Il faut faire un plan. J’entends souvent des auteurs déclarer qu’ils n’en sont pas capables, qu’ils n’écrivent bien que dans l’instant, l’improvision, qu’ils aiment se garder la possibilité de se surprendre eux-mêmes, plutôt que de tout contrôler et planifier. Ces arguments se tiennent et peuvent aboutir à rendre un texte plus dynamique, moins rigide… Mais pour vérifier que son texte est bien cohérent et « égal » dans sa structure, rien n’empêche de réaliser le plan a posteriori pour vérifier sur le papier qu’on a rien oublié, que tout s’enchaîne bien, que tout est développé « comme il faut ». On peut pour cela noter les principales phases et actions du texte, leurs liens de cause à effet, ainsi que le nombre de pages, signes qui y sont consacrés. Ensuite on réfléchit dessus, on raisonne sur tel aspect ou on répond de ses choix vis-à-vis de soi-même.

3. La matière brute :

Vous avez les idées, mais rien n’empêche d’approfondir en faisant un peu de bibliographie. Wikipédia est un premier bon outil.

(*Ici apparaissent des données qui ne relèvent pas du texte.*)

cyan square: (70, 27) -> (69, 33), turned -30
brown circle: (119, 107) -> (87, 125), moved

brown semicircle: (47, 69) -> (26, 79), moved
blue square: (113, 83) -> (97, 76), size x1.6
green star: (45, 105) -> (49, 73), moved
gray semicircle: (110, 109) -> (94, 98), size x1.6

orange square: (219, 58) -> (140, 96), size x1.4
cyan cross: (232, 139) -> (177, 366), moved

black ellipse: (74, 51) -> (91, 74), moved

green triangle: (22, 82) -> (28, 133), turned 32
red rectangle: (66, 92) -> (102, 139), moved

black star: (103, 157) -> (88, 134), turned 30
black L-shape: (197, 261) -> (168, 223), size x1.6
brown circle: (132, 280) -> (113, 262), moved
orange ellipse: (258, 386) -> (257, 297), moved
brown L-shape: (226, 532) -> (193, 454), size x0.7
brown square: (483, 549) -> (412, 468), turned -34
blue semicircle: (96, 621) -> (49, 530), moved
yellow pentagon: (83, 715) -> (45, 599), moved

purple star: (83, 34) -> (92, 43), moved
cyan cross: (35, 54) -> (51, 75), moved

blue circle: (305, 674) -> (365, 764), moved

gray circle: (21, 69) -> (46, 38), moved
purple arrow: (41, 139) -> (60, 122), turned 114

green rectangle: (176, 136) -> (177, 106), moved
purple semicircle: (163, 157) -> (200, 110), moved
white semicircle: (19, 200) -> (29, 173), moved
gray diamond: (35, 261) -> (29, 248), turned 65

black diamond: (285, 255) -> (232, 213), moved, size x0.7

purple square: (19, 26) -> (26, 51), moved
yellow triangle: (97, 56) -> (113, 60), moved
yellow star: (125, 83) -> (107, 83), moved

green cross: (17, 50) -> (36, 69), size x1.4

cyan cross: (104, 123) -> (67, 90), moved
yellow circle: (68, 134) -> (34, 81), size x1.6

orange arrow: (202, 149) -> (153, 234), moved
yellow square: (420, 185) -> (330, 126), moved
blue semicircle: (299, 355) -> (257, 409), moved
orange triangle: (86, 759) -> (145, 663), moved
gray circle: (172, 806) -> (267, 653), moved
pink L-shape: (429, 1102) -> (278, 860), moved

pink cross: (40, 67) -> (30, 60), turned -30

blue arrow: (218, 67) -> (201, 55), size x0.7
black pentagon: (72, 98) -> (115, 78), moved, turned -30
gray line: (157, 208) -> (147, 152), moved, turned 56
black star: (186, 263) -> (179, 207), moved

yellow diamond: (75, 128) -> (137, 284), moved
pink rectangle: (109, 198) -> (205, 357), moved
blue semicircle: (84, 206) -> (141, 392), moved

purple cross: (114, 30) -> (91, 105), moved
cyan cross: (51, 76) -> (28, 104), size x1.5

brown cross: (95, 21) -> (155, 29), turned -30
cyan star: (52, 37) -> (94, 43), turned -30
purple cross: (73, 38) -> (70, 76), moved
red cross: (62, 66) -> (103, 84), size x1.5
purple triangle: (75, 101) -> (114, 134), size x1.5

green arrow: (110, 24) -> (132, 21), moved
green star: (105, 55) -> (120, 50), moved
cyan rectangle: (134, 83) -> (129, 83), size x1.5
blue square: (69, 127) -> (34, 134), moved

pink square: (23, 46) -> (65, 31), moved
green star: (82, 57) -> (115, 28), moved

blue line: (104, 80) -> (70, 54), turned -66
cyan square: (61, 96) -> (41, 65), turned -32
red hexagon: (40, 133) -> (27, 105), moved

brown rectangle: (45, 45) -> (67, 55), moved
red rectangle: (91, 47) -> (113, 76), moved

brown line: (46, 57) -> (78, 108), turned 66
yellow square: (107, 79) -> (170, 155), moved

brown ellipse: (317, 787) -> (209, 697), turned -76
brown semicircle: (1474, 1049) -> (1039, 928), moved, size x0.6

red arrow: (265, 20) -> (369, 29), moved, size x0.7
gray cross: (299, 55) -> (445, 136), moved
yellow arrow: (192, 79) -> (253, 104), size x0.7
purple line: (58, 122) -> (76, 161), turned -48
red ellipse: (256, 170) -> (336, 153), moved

Même s’il s’agit de textes de fiction, quelques élèments réalistes et probants, données scientifiques ou historiques, permettent d’ancrer votre texte dans « un imaginaire probable » d’autant plus attractif que le lecteur pourra  » y croire » et rentrer plus facilement dans l’action.

De plus, il ne faut pas négliger qu’un bon texte peut être tributaire d’un message historique, écologique, social, politique, philosophique… Il est alors fondamental de vérifier ses sources, ses références et assertions.